ZedneWeb
Quidquid latine dictum sit, altum videtur

October 3, 2000

I was planning to discuss the wild, wacky world of logic programming today (seriously!), but I'm not feeling awake enough for an involved entry today. Instead, here's a little complaint about the very structure of HTML itself.

(For those of you unfamiliar with HTML, a quick introduction to the terms used here: An HTML document (such as a web page) consists of a set of elements. Each element can contain text and/or other elements. Examples include headings, paragraphs, lists, and the document itself. In the file, an element is written like so: "<element>contents</element>", where the bits in angle brackets are the start and end tags that enclose the contents of the element.)

HTML, and its successor XHTML, both provide six elements used for describing section headers (creatively enough called h1, h2, and so forth).
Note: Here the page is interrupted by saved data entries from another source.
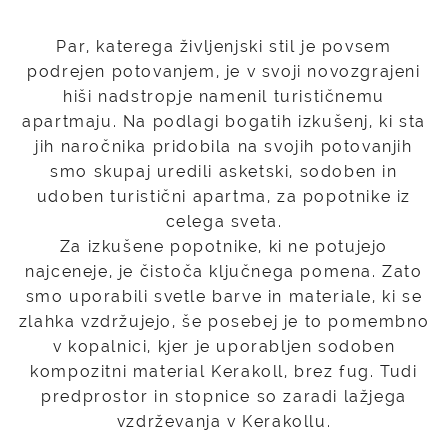
Par, katerega življenjski stil je povsem
podrejen potovanjem, je v svoji novozgrajeni
hiši nadstropje namenil turističnemu
apartmaju. Na podlagi bogatih izkušenj, ki sta
jih naročnika pridobila na svojih potovanjih
smo skupaj uredili asketski, sodoben in
udoben turistični apartma, za popotnike iz
celega sveta.
Za izkušene popotnike, ki ne potujejo
najceneje, je čistoča ključnega pomena. Zato
smo uporabili svetle barve in materiale, ki se
zlahka vzdržujejo, še posebej je to pomembno
v kopalnici, kjer je uporabljen sodoben
kompozitni material Kerakoll, brez fug. Tudi
predprostor in stopnice so zaradi lažjega
vzdrževanja v Kerakollu.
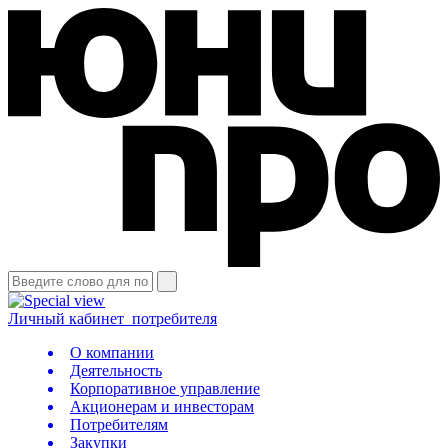
Личный кабинет
потребителя
О компании
Деятельность
Корпоративное управление
Акционерам и инвесторам
Потребителям
Закупки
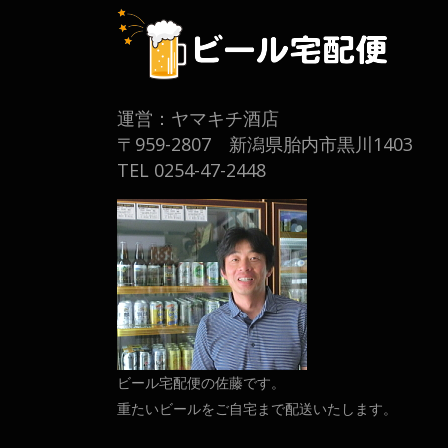
運営：ヤマキチ酒店
〒959-2807 新潟県胎内市黒川1403
TEL 0254-47-2448
ビール宅配便の佐藤です。
重たいビールをご自宅まで配送いたします。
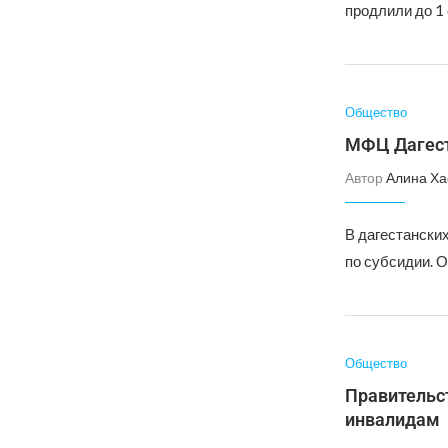
продлили до 1
Общество
МФЦ Дагест
Автор
Алина Ха
В дагестански
по субсидии. О
Общество
Правительс
инвалидам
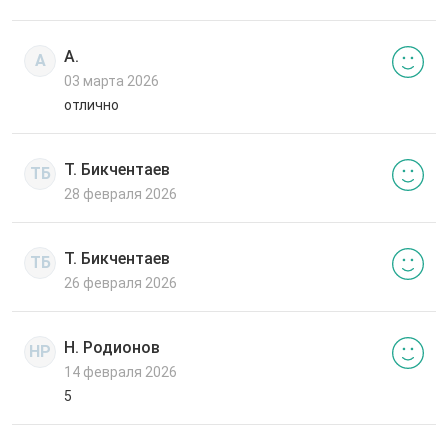
А.
А
03 марта 2026
отлично
Т. Бикчентаев
ТБ
28 февраля 2026
Т. Бикчентаев
ТБ
26 февраля 2026
Н. Родионов
НР
14 февраля 2026
5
These are intended to be used hierarchically: The h1 heading applies to the entire document, and each section of it could have an h2 as its header, and any subsection of those would have an h3 as its header, and so forth, giving a structure that might look like this:

<h1>Heading 0</h1>
Section 0
  
<h2>Heading 1</h2>
Section 1
  
<h2>Heading 2</h2>
Section 2
  
<h3>Heading 2.1</h3>
Section 2.1

This isn't a horrible system. It's fairly easy to convert a well-structured document to this general form, but it's also easy to construct a document that makes no sense whatsoever this way. An h3 element might directly follow an h1, which is legal, but nonsensical from the structured standpoint we were hoping for. There's also no easy way to refer to Section 1 (say, to make its background green with a style sheet).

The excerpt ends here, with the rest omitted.